Supplied records:

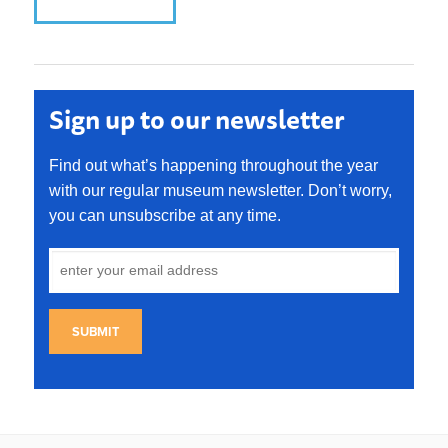
Sign up to our newsletter
Find out what’s happening throughout the year
with our regular museum newsletter. Don’t worry,
you can unsubscribe at any time.
SUBMIT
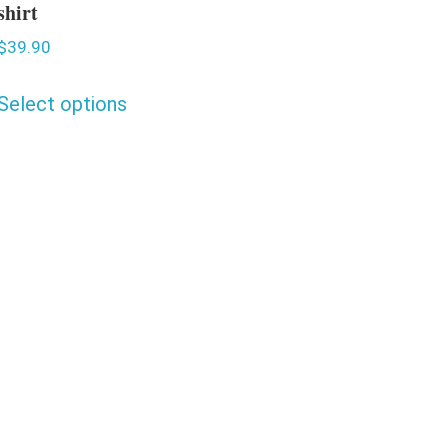
shirt
$
39.90
Select options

Your task: Go through the listing above. Show each line where the word "newsletter" is found.

Task result:
Sign up to our newsletter
with our regular museum newsletter. Don’t worry,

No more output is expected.